Marquinhos: Eu não possuo uma ideologia. Acredito que as coisas acontecem naturalmente e você vai abraçando as causas que aparecem à sua frente, uma a uma. E creio também em uma força maior que nos direciona.
Há um ano e meio, me preocupava somente com a área empresarial, sem pensar na área de inclusão social e Terceiro Setor. Mas a vida me ensinou que não podemos ser tão radicais, que devemos ser maleáveis, e me direcionou às causas sociais, que hoje são muito importantes em minha vida.

Filantropia: Atualmente, além da Maritacas, você também está envolvido com o Sports Partner Cities. Conte um pouco sobre o projeto.
Marquinhos: O Sports Partner Cities (SPC) foi idealizado no início de 2008 pela Maritacas e pela LUB, que é a responsável pela chancela técnica no âmbito da cultura urbana.

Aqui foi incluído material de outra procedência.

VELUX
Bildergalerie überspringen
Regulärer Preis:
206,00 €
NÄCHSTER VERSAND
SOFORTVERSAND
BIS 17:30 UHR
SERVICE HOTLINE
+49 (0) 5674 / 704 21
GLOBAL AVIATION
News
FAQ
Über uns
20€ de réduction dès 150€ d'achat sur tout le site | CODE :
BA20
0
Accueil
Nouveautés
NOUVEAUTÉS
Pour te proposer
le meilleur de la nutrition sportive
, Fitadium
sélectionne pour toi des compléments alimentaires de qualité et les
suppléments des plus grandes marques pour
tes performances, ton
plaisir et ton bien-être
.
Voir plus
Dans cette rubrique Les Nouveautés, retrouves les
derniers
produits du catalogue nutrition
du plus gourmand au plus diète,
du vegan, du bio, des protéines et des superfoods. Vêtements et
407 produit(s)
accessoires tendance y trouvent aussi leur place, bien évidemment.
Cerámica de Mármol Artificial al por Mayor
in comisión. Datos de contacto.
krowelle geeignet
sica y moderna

O projeto foi criado para alavancar o basquete no Brasil a partir do ambiente escolar, proporcionando aos técnicos brasileiros, principalmente aqueles que trabalham com a formação de crianças e adolescentes, informações privilegiadas sobre a inteligência esportiva norte-americana. O objetivo é mostrar que, por meio do basquete, podemos promover a inclusão social, combater a violência e mudar a cultura em relação à educação esportiva.

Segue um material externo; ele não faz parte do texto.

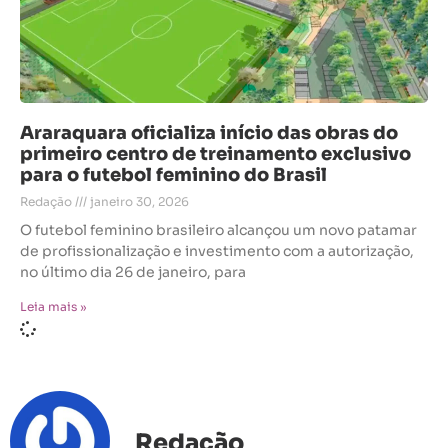
Araraquara oficializa início das obras do
primeiro centro de treinamento exclusivo
para o futebol feminino do Brasil
Redação
janeiro 30, 2026
O futebol feminino brasileiro alcançou um novo patamar
de profissionalização e investimento com a autorização,
no último dia 26 de janeiro, para
Leia mais »
Redação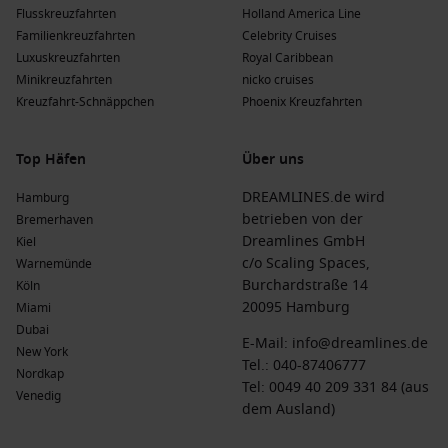
Norwegian Dawn
bietet Freestyle-Dining und zahlreiche
Flusskreuzfahrten
Holland America Line
Unterhaltungsmöglichkeiten; häufige Abfahrten erfolgen
Familienkreuzfahrten
Celebrity Cruises
von
Lissabon
.
Luxuskreuzfahrten
Royal Caribbean
Minikreuzfahrten
nicko cruises
Phoenix Kreuzfahrten
: Phoenix Kreuzfahrten hat eine
Kreuzfahrt-Schnäppchen
Phoenix Kreuzfahrten
Flotte von 32, von denen 1 St. Tropez besucht. Das Schiff
MS Deutschland
bietet ein persönliches Ambiente und
eine exzellente Gastronomie; häufige Abfahrten erfolgen
Top Häfen
Über uns
von
Bremerhaven
.
DREAMLINES.de wird
Hamburg
Die Vorteile einer Kreuzfahrt nach St. Tropez,
betrieben von der
Bremerhaven
Dreamlines GmbH
Kiel
Frankreich zu verschiedenen Zeiten des Jahres
c/o Scaling Spaces,
Warnemünde
Frühling
(
März
,
April
,
Mai
)
: Temperaturen zwischen 10 °C
Burchardstraße 14
Köln
und 22 °C. Der Frühling bringt mildes Wetter und
20095 Hamburg
Miami
blühende Flora, ideal für Erkundungen.
Dubai
E-Mail:
info@dreamlines.de
New York
Sommer
(
Juni
,
Juli
,
August
)
: Temperaturen zwischen 20 °C
Tel.:
040-87406777
Nordkap
und 30 °C. Die Sommermonate sind sehr beliebt für
Tel: 0049 40 209 331 84 (aus
Venedig
Strandausflüge und Festivals, die die Stadt lebhaft
dem Ausland)
machen.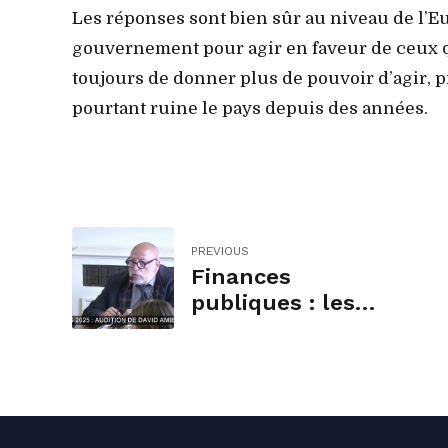
Les réponses sont bien sûr au niveau de l’Eu
gouvernement pour agir en faveur de ceux qui
toujours de donner plus de pouvoir d’agir, 
pourtant ruine le pays depuis des années.
PREVIOUS
Finances
publiques : les
collectivités ne
peuvent pas être
la variable
d’ajustement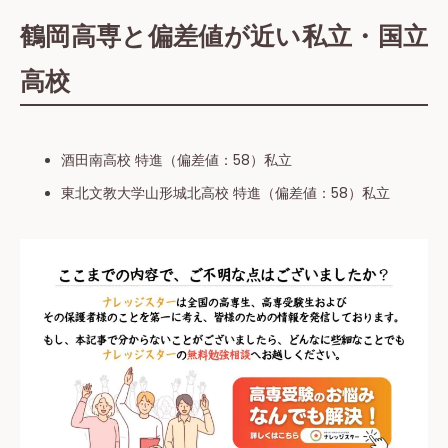
鶴岡高専と偏差値が近い私立・国立
高校
酒田南高校 特進（偏差値：58）私⽴
東北文教大学山形城北高校 特進（偏差値：58）私⽴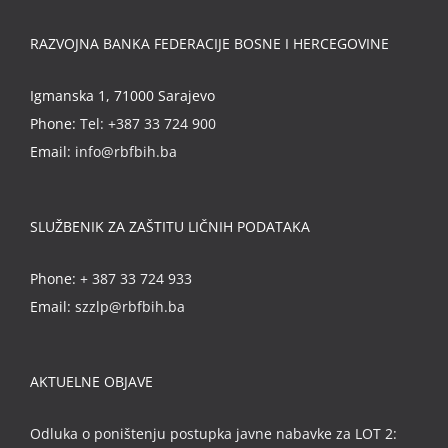
RAZVOJNA BANKA FEDERACIJE BOSNE I HERCEGOVINE
Igmanska 1, 71000 Sarajevo
Phone:
Tel: +387 33 724 900
Email:
info@rbfbih.ba
SLUŽBENIK ZA ZAŠTITU LIČNIH PODATAKA
Phone:
+ 387 33 724 933
Email:
szzlp@rbfbih.ba
AKTUELNE OBJAVE
Odluka o poništenju postupka javne nabavke za LOT 2: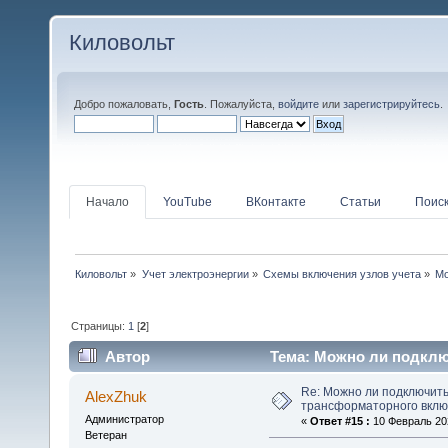
Киловольт
Добро пожаловать,
Гость
. Пожалуйста,
войдите
или
зарегистрируйтесь
.
Начало
YouTube
ВКонтакте
Статьи
Поис
Киловольт
»
Учет электроэнергии
»
Схемы включения узлов учета
»
Мо
Страницы:
1
[
2
]
Автор
Тема: Можно ли подклю
(Прочитано 84995 раз)
Re: Можно ли подключить
AlexZhuk
трансформаторного вкл
Администратор
«
Ответ #15 :
10 Февраль 202
Ветеран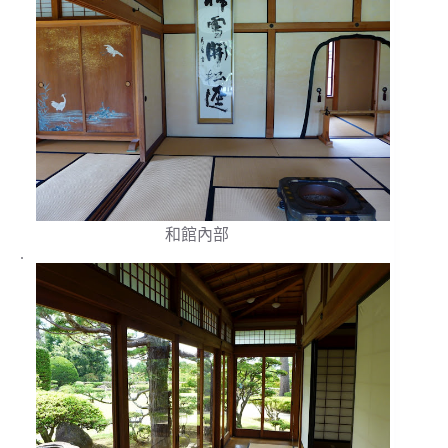
和館內部
.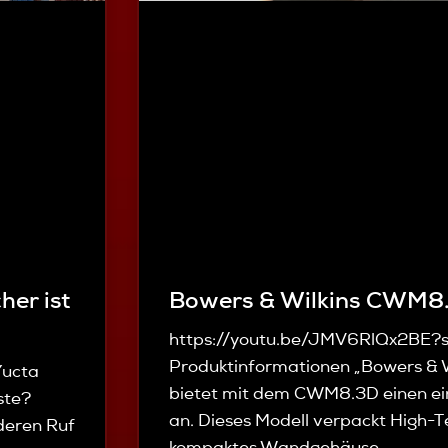
her ist
Bowers & Wilkins CWM8
https://youtu.be/JMV6RlQx2BE?
Produktinformationen „Bowers &
Yucta
bietet mit dem CWM8.3D einen ei
ste?
an. Dieses Modell verpackt High-Te
deren Ruf
kompaktes Wandgehäuse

Filantropia: Quais são os objetivos e público-alvo do SPC?
Marquinhos: O SPC faz parte do Programa Esporte e Cultura Urbana da Seme e tem como foco a realização de diversas atividades para a difusão do streetball e da capoeira, modalidades genuinamente americana e brasileira, respectivamente, que serão usadas para promover o intercâmbio e para a formulação de políticas públicas a partir da cultura urbana. O público-alvo das ações são crianças e adolescentes da periferia.

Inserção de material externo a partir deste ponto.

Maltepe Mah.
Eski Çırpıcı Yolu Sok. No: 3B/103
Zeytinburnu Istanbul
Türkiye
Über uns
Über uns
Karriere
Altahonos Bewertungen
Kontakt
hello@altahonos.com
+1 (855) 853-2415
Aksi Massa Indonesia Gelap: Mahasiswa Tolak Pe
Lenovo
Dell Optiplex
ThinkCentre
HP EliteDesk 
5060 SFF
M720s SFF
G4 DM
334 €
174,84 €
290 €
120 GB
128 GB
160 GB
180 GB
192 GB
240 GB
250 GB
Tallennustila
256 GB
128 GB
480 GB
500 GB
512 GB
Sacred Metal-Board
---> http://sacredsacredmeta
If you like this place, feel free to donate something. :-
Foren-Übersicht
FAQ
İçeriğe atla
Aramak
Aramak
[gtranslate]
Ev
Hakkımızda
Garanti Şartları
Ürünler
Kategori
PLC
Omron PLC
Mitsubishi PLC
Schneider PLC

Filantropia: O projeto será desenvolvido em quais localidades?
Marquinhos: O acordo prevê a visita de grupos de técnicos e atletas às escolas de Nova York e São Paulo, workshops, campings, treinamentos e participação em competições esportivas entre as duas cidades.

Filantropia: Você tem conhecimento sobre o Terceiro Setor nos EUA? Se sim, existe muita diferença entre EUA e Brasil?
Marquinhos: Não conheço muito bem o Terceiro Setor nos EUA, mas sei que ele é muito mais avançado que aqui no Brasil. Os projetos são mais sérios, visto que as verbas liberadas às entidades são realmente direcionadas aos projetos sociais. É claro que também existem os oportunistas, mas em escala bem menor devido à fiscalização.

Filantropia: Para você, qual o maior benefício que o esporte pode trazer a uma criança/adolescente?
Marquinhos: Acredito que o esporte é um meio de envolver a família e a educação das crianças, fatores essenciais para o desenvolvimento do cidadão. Contudo, muitas famílias estão desestruturadas. Então, esperamos reativar o convívio familiar saudável por meio do esporte e garantir que a criança tenha uma educação mais adequada, para que ela possa se tornar um cidadão incluído na sociedade.

Filantropia: Se você pudesse realizar apenas um desejo para melhorar o mundo, o que você pediria?
Marquinhos: Eu desejaria mais cumplicidade de ideais. Que as pessoas estivessem empenhadas e verdadeiramente comprometidas com alguma causa. Se todo mundo fizer sua parte, pelo menos com o que se comprometeu a fazer, teremos um mundo muito melhor.